A iniciativa destaca a importância da lã como património vivo, valorizando esta matéria-prima enquanto recurso cultural, económico e identitário de Portugal. A organização convida toda a comunidade a participar nas atividades, reforçando a ligação entre tradição, território e memória coletiva.

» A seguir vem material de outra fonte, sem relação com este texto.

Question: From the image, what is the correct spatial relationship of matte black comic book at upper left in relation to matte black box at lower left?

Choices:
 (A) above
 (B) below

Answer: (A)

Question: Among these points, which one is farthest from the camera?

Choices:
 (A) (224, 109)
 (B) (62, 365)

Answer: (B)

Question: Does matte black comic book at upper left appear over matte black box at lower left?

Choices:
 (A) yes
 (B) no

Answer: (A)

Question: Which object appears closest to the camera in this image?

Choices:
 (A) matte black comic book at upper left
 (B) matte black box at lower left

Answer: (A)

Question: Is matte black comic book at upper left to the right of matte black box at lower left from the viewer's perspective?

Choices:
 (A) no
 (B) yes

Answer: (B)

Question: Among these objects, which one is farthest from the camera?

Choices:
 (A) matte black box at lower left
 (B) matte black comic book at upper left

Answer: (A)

Ao longo do dia, o Museu de Lanifícios oferece entrada gratuita, com visitas livres às áreas expositivas “Da Manufactura à Industrialização dos Lanifícios”, que incluem a Real Fábrica de Panos e a Real Fábrica Veiga. Os visitantes poderão ainda usufruir de uma nova modalidade de visita com audioguias digitais disponíveis em português, inglês e espanhol.
Durante a tarde, entre as 14h00 e as 16h00, realiza-se um percurso pelo património industrial da cidade, sob o mote “Uma Caminhada Pelo Uso da Lã”, com ponto de encontro na Real Fábrica Veiga.
Pelas 16h30, será inaugurada a exposição “Teias da Terra – Estudo sobre as Lãs de Raças Ovinas Autóctones Portuguesas”, da autoria de Alice Albergaria Borges, também na Real Fábrica Veiga.
O programa encerra com um concerto às 18h00, intitulado “Out in the City, Blooming in a Cold World Outside”, pelo Hugo Santos Quintet, integrado no ciclo de música de câmara Aqui à Beyra.
A iniciativa conta com o apoio de várias entidades, entre as quais o Teatro Municipal da Covilhã, o Beyra Laboratório Artístico e o ModUBI – Núcleo de Estudantes de Design de Moda da Universidade da Beira Interior.